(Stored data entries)
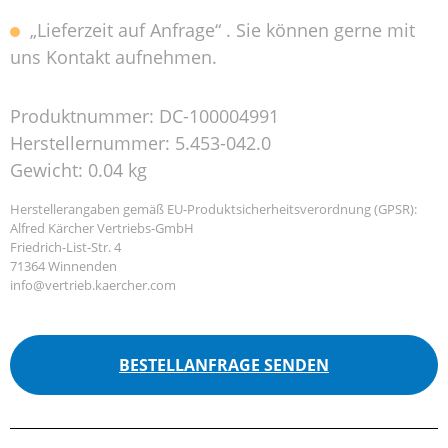
„Lieferzeit auf Anfrage“ . Sie können gerne mit
uns Kontakt aufnehmen.
Produktnummer:
DC-100004991
Herstellernummer:
5.453-042.0
Gewicht:
0.04 kg
Herstellerangaben gemäß EU-Produktsicherheitsverordnung (GPSR):
Alfred Kärcher Vertriebs-GmbH
Friedrich-List-Str. 4
71364 Winnenden
info@vertrieb.kaercher.com
BESTELLANFRAGE SENDEN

Task prompt
Go through the entries above and output them exactly, without pictures.

Completed task
„Lieferzeit auf Anfrage“ . Sie können gerne mit
uns Kontakt aufnehmen.
Produktnummer:
DC-100004991
Herstellernummer:
5.453-042.0
Gewicht:
0.04 kg
Herstellerangaben gemäß EU-Produktsicherheitsverordnung (GPSR):
Alfred Kärcher Vertriebs-GmbH
Friedrich-List-Str. 4
71364 Winnenden
info@vertrieb.kaercher.com
BESTELLANFRAGE SENDEN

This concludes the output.